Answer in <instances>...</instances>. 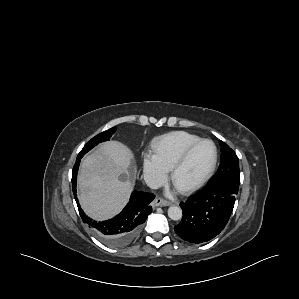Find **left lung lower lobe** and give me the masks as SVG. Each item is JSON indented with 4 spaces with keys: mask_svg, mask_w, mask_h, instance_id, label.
<instances>
[{
    "mask_svg": "<svg viewBox=\"0 0 299 299\" xmlns=\"http://www.w3.org/2000/svg\"><path fill=\"white\" fill-rule=\"evenodd\" d=\"M238 188L228 183L207 184L180 206L181 222L174 227L183 240L203 243L217 236L232 213Z\"/></svg>",
    "mask_w": 299,
    "mask_h": 299,
    "instance_id": "obj_1",
    "label": "left lung lower lobe"
}]
</instances>
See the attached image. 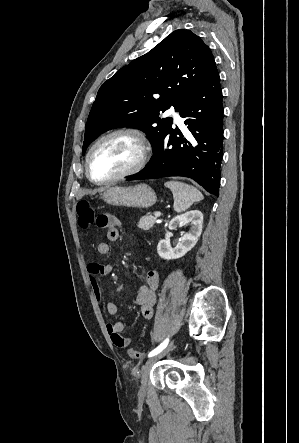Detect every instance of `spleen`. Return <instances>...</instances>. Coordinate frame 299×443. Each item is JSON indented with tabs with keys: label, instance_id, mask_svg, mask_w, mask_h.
Returning <instances> with one entry per match:
<instances>
[{
	"label": "spleen",
	"instance_id": "obj_1",
	"mask_svg": "<svg viewBox=\"0 0 299 443\" xmlns=\"http://www.w3.org/2000/svg\"><path fill=\"white\" fill-rule=\"evenodd\" d=\"M165 187L172 191L174 198V210L177 213L184 212L194 202L204 199L203 194L195 187L178 181L165 182Z\"/></svg>",
	"mask_w": 299,
	"mask_h": 443
}]
</instances>
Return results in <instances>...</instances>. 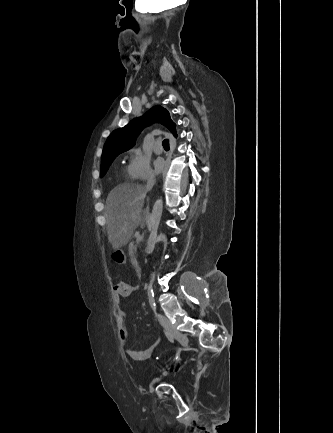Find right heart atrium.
<instances>
[{"label": "right heart atrium", "instance_id": "1", "mask_svg": "<svg viewBox=\"0 0 333 433\" xmlns=\"http://www.w3.org/2000/svg\"><path fill=\"white\" fill-rule=\"evenodd\" d=\"M127 171L131 178L137 180L154 177L149 158L143 155L139 149H132L129 152Z\"/></svg>", "mask_w": 333, "mask_h": 433}]
</instances>
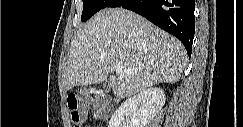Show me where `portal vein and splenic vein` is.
I'll use <instances>...</instances> for the list:
<instances>
[{
    "mask_svg": "<svg viewBox=\"0 0 243 127\" xmlns=\"http://www.w3.org/2000/svg\"><path fill=\"white\" fill-rule=\"evenodd\" d=\"M112 68H113V70L116 72V73H122V72H125V73H127V74H130V73H132V71L131 70H126L125 68H124V66L122 65V64H120V63H113L112 64Z\"/></svg>",
    "mask_w": 243,
    "mask_h": 127,
    "instance_id": "18ae733b",
    "label": "portal vein and splenic vein"
}]
</instances>
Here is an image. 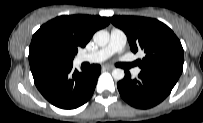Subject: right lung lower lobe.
I'll return each instance as SVG.
<instances>
[{
  "label": "right lung lower lobe",
  "mask_w": 203,
  "mask_h": 123,
  "mask_svg": "<svg viewBox=\"0 0 203 123\" xmlns=\"http://www.w3.org/2000/svg\"><path fill=\"white\" fill-rule=\"evenodd\" d=\"M34 82L40 93L54 106L74 109L92 96L101 73L100 65L73 70V63L40 64L31 67Z\"/></svg>",
  "instance_id": "right-lung-lower-lobe-1"
}]
</instances>
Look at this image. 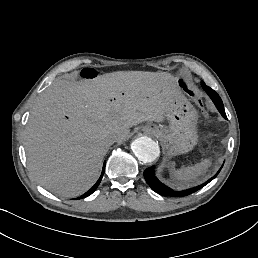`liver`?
I'll return each instance as SVG.
<instances>
[{
    "label": "liver",
    "mask_w": 258,
    "mask_h": 258,
    "mask_svg": "<svg viewBox=\"0 0 258 258\" xmlns=\"http://www.w3.org/2000/svg\"><path fill=\"white\" fill-rule=\"evenodd\" d=\"M175 80L168 72L115 71L56 81L35 102L24 130L30 173L54 194L82 195L109 149L105 137L114 133L123 142L130 126L161 120Z\"/></svg>",
    "instance_id": "1"
}]
</instances>
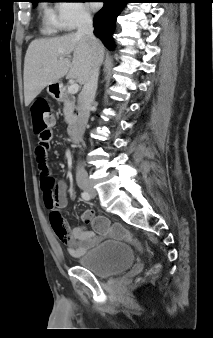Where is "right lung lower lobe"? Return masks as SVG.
Returning <instances> with one entry per match:
<instances>
[{
    "label": "right lung lower lobe",
    "mask_w": 213,
    "mask_h": 338,
    "mask_svg": "<svg viewBox=\"0 0 213 338\" xmlns=\"http://www.w3.org/2000/svg\"><path fill=\"white\" fill-rule=\"evenodd\" d=\"M103 2V8L94 17V33L102 40L108 49H113L114 42L112 34L115 30L116 18L129 1L103 0Z\"/></svg>",
    "instance_id": "1"
}]
</instances>
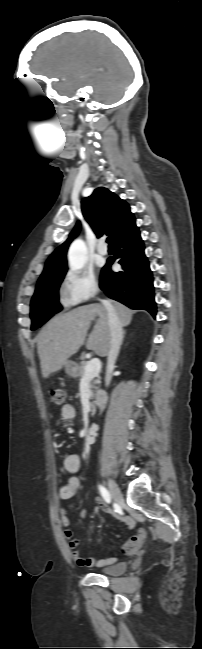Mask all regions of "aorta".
Segmentation results:
<instances>
[{"label":"aorta","instance_id":"1","mask_svg":"<svg viewBox=\"0 0 202 649\" xmlns=\"http://www.w3.org/2000/svg\"><path fill=\"white\" fill-rule=\"evenodd\" d=\"M69 265L72 269H82L87 261L86 258V245L85 243L77 239L70 246L68 252Z\"/></svg>","mask_w":202,"mask_h":649}]
</instances>
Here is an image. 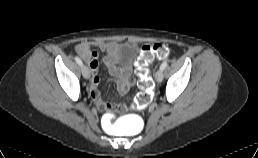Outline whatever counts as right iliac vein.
Segmentation results:
<instances>
[{
    "label": "right iliac vein",
    "mask_w": 258,
    "mask_h": 158,
    "mask_svg": "<svg viewBox=\"0 0 258 158\" xmlns=\"http://www.w3.org/2000/svg\"><path fill=\"white\" fill-rule=\"evenodd\" d=\"M82 75L85 79L90 78V71H89V68L86 65L82 66Z\"/></svg>",
    "instance_id": "63e3f726"
}]
</instances>
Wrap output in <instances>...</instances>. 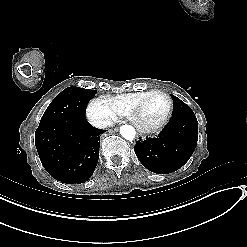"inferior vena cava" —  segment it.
<instances>
[{
	"mask_svg": "<svg viewBox=\"0 0 247 247\" xmlns=\"http://www.w3.org/2000/svg\"><path fill=\"white\" fill-rule=\"evenodd\" d=\"M113 123L111 120L99 119L94 121V126L98 129H105L108 126H111Z\"/></svg>",
	"mask_w": 247,
	"mask_h": 247,
	"instance_id": "obj_1",
	"label": "inferior vena cava"
}]
</instances>
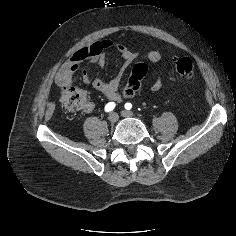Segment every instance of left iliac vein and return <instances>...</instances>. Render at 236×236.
I'll return each instance as SVG.
<instances>
[{"instance_id": "1", "label": "left iliac vein", "mask_w": 236, "mask_h": 236, "mask_svg": "<svg viewBox=\"0 0 236 236\" xmlns=\"http://www.w3.org/2000/svg\"><path fill=\"white\" fill-rule=\"evenodd\" d=\"M121 115L126 118H131L134 116V114L131 111H127V110L122 111Z\"/></svg>"}]
</instances>
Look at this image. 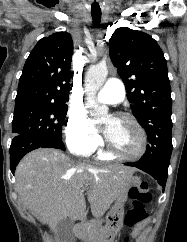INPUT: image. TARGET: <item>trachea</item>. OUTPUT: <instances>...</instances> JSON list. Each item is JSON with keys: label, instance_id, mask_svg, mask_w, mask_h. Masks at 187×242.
Here are the masks:
<instances>
[{"label": "trachea", "instance_id": "obj_1", "mask_svg": "<svg viewBox=\"0 0 187 242\" xmlns=\"http://www.w3.org/2000/svg\"><path fill=\"white\" fill-rule=\"evenodd\" d=\"M91 15L93 18V26L96 28L101 20V12H92Z\"/></svg>", "mask_w": 187, "mask_h": 242}]
</instances>
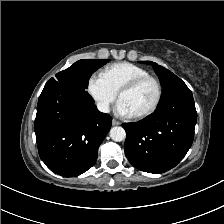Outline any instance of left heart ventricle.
<instances>
[{"instance_id":"b2bd125f","label":"left heart ventricle","mask_w":224,"mask_h":224,"mask_svg":"<svg viewBox=\"0 0 224 224\" xmlns=\"http://www.w3.org/2000/svg\"><path fill=\"white\" fill-rule=\"evenodd\" d=\"M157 95L156 85L147 80L139 84L133 90L124 93L120 101L125 104L132 115L146 111L154 103Z\"/></svg>"}]
</instances>
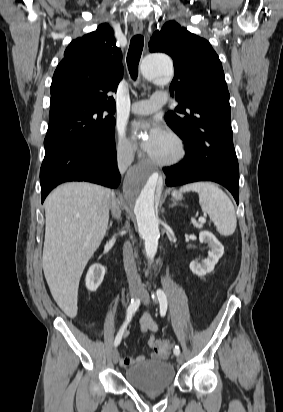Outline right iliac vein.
I'll return each instance as SVG.
<instances>
[{
	"mask_svg": "<svg viewBox=\"0 0 283 412\" xmlns=\"http://www.w3.org/2000/svg\"><path fill=\"white\" fill-rule=\"evenodd\" d=\"M139 294H140V290L137 289V288H131V289L129 290V295H130L131 298H135V297H137ZM111 356H112L113 362L116 364V363L118 362V359H119V352H118V350H117V349H113V350H112V353H111Z\"/></svg>",
	"mask_w": 283,
	"mask_h": 412,
	"instance_id": "1",
	"label": "right iliac vein"
}]
</instances>
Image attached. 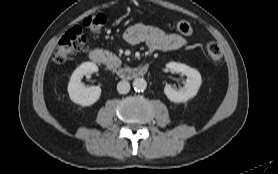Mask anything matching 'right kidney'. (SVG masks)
I'll return each instance as SVG.
<instances>
[{
  "label": "right kidney",
  "instance_id": "right-kidney-1",
  "mask_svg": "<svg viewBox=\"0 0 278 174\" xmlns=\"http://www.w3.org/2000/svg\"><path fill=\"white\" fill-rule=\"evenodd\" d=\"M97 71L98 67L93 62L82 63L74 70L68 84L69 97L74 103L82 106H90L100 98L101 88L99 86L85 87L81 83L84 75Z\"/></svg>",
  "mask_w": 278,
  "mask_h": 174
}]
</instances>
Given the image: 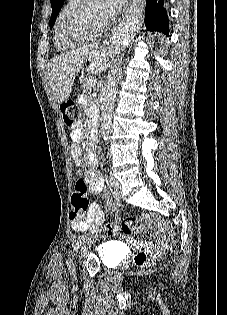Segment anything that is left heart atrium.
Segmentation results:
<instances>
[{
  "label": "left heart atrium",
  "instance_id": "39dd6f15",
  "mask_svg": "<svg viewBox=\"0 0 227 315\" xmlns=\"http://www.w3.org/2000/svg\"><path fill=\"white\" fill-rule=\"evenodd\" d=\"M101 15L105 24L112 22L122 10L126 0H98Z\"/></svg>",
  "mask_w": 227,
  "mask_h": 315
}]
</instances>
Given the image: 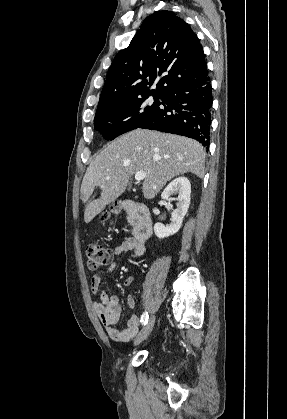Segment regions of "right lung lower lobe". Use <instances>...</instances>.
I'll return each instance as SVG.
<instances>
[{
    "mask_svg": "<svg viewBox=\"0 0 287 419\" xmlns=\"http://www.w3.org/2000/svg\"><path fill=\"white\" fill-rule=\"evenodd\" d=\"M156 111L138 128L178 134L210 144L212 87L208 72L181 83L161 96Z\"/></svg>",
    "mask_w": 287,
    "mask_h": 419,
    "instance_id": "right-lung-lower-lobe-1",
    "label": "right lung lower lobe"
}]
</instances>
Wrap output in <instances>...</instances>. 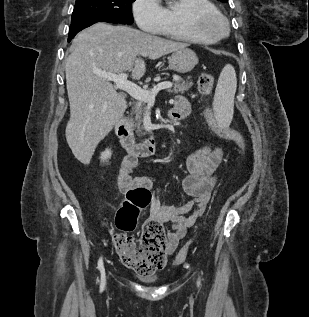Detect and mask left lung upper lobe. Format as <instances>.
I'll list each match as a JSON object with an SVG mask.
<instances>
[{
    "instance_id": "1",
    "label": "left lung upper lobe",
    "mask_w": 309,
    "mask_h": 317,
    "mask_svg": "<svg viewBox=\"0 0 309 317\" xmlns=\"http://www.w3.org/2000/svg\"><path fill=\"white\" fill-rule=\"evenodd\" d=\"M218 1H221V2H227L228 0H218Z\"/></svg>"
}]
</instances>
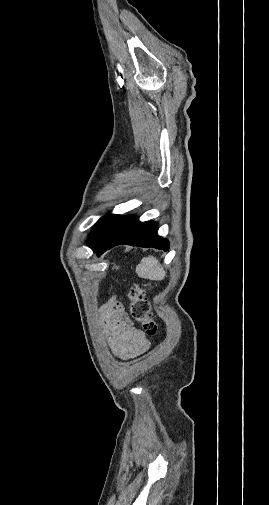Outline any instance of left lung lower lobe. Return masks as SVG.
Instances as JSON below:
<instances>
[{"mask_svg": "<svg viewBox=\"0 0 269 505\" xmlns=\"http://www.w3.org/2000/svg\"><path fill=\"white\" fill-rule=\"evenodd\" d=\"M158 224L155 222H140L134 216L118 217L104 238L93 246H89L98 255L120 244L132 246L154 247L167 251L169 242L158 236Z\"/></svg>", "mask_w": 269, "mask_h": 505, "instance_id": "1", "label": "left lung lower lobe"}]
</instances>
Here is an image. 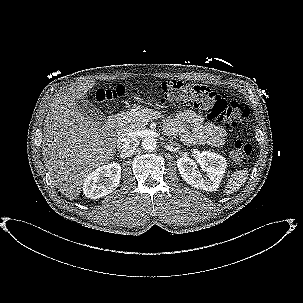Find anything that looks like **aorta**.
Here are the masks:
<instances>
[{"instance_id":"1","label":"aorta","mask_w":303,"mask_h":303,"mask_svg":"<svg viewBox=\"0 0 303 303\" xmlns=\"http://www.w3.org/2000/svg\"><path fill=\"white\" fill-rule=\"evenodd\" d=\"M157 142L152 137H146L142 140V148L147 151H153L156 149Z\"/></svg>"}]
</instances>
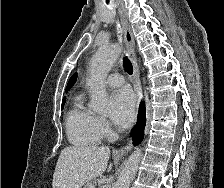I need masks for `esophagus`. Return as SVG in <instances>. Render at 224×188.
Instances as JSON below:
<instances>
[{"mask_svg": "<svg viewBox=\"0 0 224 188\" xmlns=\"http://www.w3.org/2000/svg\"><path fill=\"white\" fill-rule=\"evenodd\" d=\"M120 16H121L122 25H123L124 39H125V43L127 47V55L130 58L132 66H133V88L137 96V107H138L142 100V91H141V85H140V79H139V68H138L137 59L135 55V40L132 33V29L130 25L128 24L121 10H120ZM131 148H132V142L130 141L126 146L118 150L116 152V155H123L127 153Z\"/></svg>", "mask_w": 224, "mask_h": 188, "instance_id": "esophagus-1", "label": "esophagus"}]
</instances>
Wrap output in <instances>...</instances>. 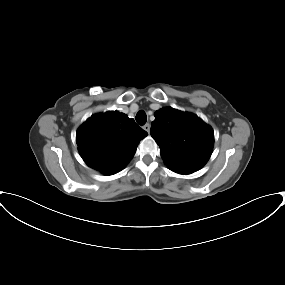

### Problem details:
Each line from the one that holds "I need masks" through the final line of the data must be retyped exactly; the pictures must not appear.

### Task answer:
I need masks for `esophagus`. Return as SVG in <instances>. Render at 224×188.
Instances as JSON below:
<instances>
[{"mask_svg": "<svg viewBox=\"0 0 224 188\" xmlns=\"http://www.w3.org/2000/svg\"><path fill=\"white\" fill-rule=\"evenodd\" d=\"M120 16H121L122 25H123L124 39H125V43L127 47V55L130 58L132 66H133V88L137 96V107H138L142 100V91H141V85H140V79H139V68H138L137 59L135 55V40L132 33V29L130 25L128 24L121 10H120ZM131 148H132V142L130 141L126 146L118 150L116 152V155H123L127 153Z\"/></svg>", "mask_w": 224, "mask_h": 188, "instance_id": "esophagus-1", "label": "esophagus"}]
</instances>
Wrap output in <instances>...</instances>. 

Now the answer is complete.